El encuentro tuvo lugar en el Bandshell del parque y combinó música, palabras y expresiones artísticas en un ambiente de celebración. Inspirado en las raíces de Claude en Luisiana, el acto incluyó un desfile musical al estilo de Nueva Orleans que invitó al público a sumarse con bailes y aplausos. Cuidadores del Acuario Steinhart compartieron anécdotas sobre la convivencia diaria con el reptil, mientras jóvenes poetas ofrecieron lecturas dedicadas a su memoria.
Uno de los momentos más simbólicos fue la presentación oficial del nombre “Claude the Alligator Way” para una calle cercana, una iniciativa impulsada por votación ciudadana que reflejó el cariño que la ciudad desarrolló por el animal. También hubo actividades familiares, como un desfile de disfraces temáticos, cuentacuentos infantiles y espacios donde los asistentes dejaron mensajes y recuerdos en honor a Claude.
Tras el evento al aire libre, muchos visitantes continuaron la jornada dentro de la California Academy of Sciences, donde se realizaron charlas científicas, juegos educativos y talleres creativos relacionados con la figura del caimán albino. Artistas locales ofrecieron piezas conmemorativas, mientras se proyectaba la transmisión del homenaje para quienes prefirieron seguirlo bajo techo.
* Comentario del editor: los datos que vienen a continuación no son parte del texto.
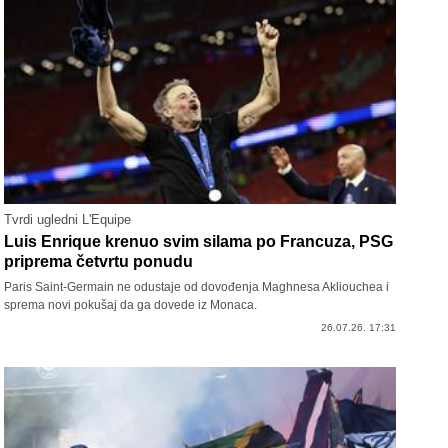
Tvrdi ugledni L'Equipe
Luis Enrique krenuo svim silama po Francuza, PSG
priprema četvrtu ponudu
Paris Saint-Germain ne odustaje od dovođenja Maghnesa Akliouchea i
sprema novi pokušaj da ga dovede iz Monaca.
26.07.26. 17:31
Claude falleció en diciembre de 2025 a los 30 años, luego de que especialistas confirmaran que padecía cáncer hepático. Durante sus 17 años en la Academia, fue visitado por millones de personas y se convirtió en un emblema de divulgación científica y diversidad, al representar cómo la diferencia también puede ser motivo de orgullo y conexión.
El homenaje cerró con un mensaje compartido por organizadores y asistentes: aunque Claude ya no esté físicamente, su historia seguirá viva como parte de la memoria colectiva de San Francisco y de la misión educativa de la Academia.